On 22 December 2018 a major eruption and partial flank collapse generated a deadly tsunami that affected the coasts of Banten and Lampung provinces, producing casualties and infrastructure damage recorded by the Indonesian National Board for Disaster Management and international relief agencies including the International Federation of Red Cross and Red Crescent Societies. The event’s timing and mechanism were examined by researchers from British Geological Survey, Stockholm University, Caltech, and Monash University, who used seismic records, satellite imagery from Landsat and Sentinel-2, and eyewitness reports from local ports such as Merak and Krakatau National Park rangers. The tsunami differed from tectonic tsunamis associated with the 2004 Indian Ocean earthquake and tsunami by being generated by subaerial flank collapse and rapid landslide entry into shallow water, similar in mechanism to prehistoric events inferred at Santorini and documented at Fogo. Post-event investigations highlighted challenges in early warning integration between seismic, tide, and tsunami-monitoring systems managed by agencies including BMKG and regional maritime authorities.
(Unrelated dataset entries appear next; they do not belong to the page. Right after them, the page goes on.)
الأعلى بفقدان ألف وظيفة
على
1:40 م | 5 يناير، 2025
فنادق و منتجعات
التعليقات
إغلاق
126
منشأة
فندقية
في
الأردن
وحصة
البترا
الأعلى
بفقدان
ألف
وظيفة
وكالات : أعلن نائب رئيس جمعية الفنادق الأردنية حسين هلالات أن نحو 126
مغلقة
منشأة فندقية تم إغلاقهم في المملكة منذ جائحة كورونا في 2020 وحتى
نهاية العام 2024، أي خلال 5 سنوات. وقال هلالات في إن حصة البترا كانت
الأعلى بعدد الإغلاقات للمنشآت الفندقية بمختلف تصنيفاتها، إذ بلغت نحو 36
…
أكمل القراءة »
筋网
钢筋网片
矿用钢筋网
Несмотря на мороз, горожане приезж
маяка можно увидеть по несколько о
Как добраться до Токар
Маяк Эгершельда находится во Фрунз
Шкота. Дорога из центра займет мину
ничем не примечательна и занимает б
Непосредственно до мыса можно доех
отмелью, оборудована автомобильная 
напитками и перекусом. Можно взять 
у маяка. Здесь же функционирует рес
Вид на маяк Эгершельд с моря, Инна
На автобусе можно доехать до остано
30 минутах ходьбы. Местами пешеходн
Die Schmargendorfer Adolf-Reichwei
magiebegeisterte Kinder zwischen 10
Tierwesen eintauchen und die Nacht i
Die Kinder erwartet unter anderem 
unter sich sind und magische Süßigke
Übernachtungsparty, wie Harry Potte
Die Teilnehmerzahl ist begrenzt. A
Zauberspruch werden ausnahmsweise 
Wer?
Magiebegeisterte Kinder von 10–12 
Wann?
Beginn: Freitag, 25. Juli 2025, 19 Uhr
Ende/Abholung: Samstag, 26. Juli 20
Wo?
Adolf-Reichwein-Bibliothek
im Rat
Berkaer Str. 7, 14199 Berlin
Volcanic monitoring and hazards

Monitoring of the volcano is conducted by the Center for Volcanology and Geological Hazard Mitigation (PVMBG/BPPTKG), academic partners such as Universitas Gadjah Mada and Bogor Agricultural University, and international collaborators including UNESCO-affiliated programs and the International Association of Volcanology and Chemistry of the Earth's Interior (IAVCEI). Instrumentation includes seismographs, GPS, infrasound sensors, SO2 spectrometers, satellite-based thermal and radar remote sensing from MODIS and Sentinel-1, and periodic field surveys. Primary hazards are explosive ash emissions affecting aviation corridors near Soekarno–Hatta International Airport, pyroclastic density currents threatening nearby islands such as Sertung and Rakata, tsunamigenic flank collapse, and lahars in coastal catchments impacted by heavy tropical rainfall influenced by Indian Ocean Dipole and La Niña/El Niño cycles. Risk mitigation measures involve exclusion zones, early warning bulletins, public education led by provincial administrations, and coordination with maritime agencies like the Indonesian Navy and BASARNAS for search-and-rescue preparedness.

Ecology and human impact

The island and surrounding marine ecosystem host pioneering successional habitats studied by ecologists from University of Cambridge, National University of Singapore, and Universitas Indonesia, showing colonization by seabirds, pioneer plants, and reef-building corals similar to ecological recovery documented after eruptions at Surtsey and Krakatoa (post-1883) studies by Alfred Russel Wallace and subsequent naturalists. The 2018 event had acute human impacts on fishing communities in coastal towns such as Anyer and Tanjung Lesung, tourism operators linked to Krakatoa National Park, and energy and port facilities serving the Sunda Strait shipping lanes. Socioeconomic research by World Bank, Asian Development Bank, and Indonesian universities highlights recovery needs, livelihood diversification, and resilience-building in affected districts, while conservation initiatives by Ministry of Environment and Forestry (Indonesia) and NGOs aim to balance biodiversity protection with disaster risk reduction.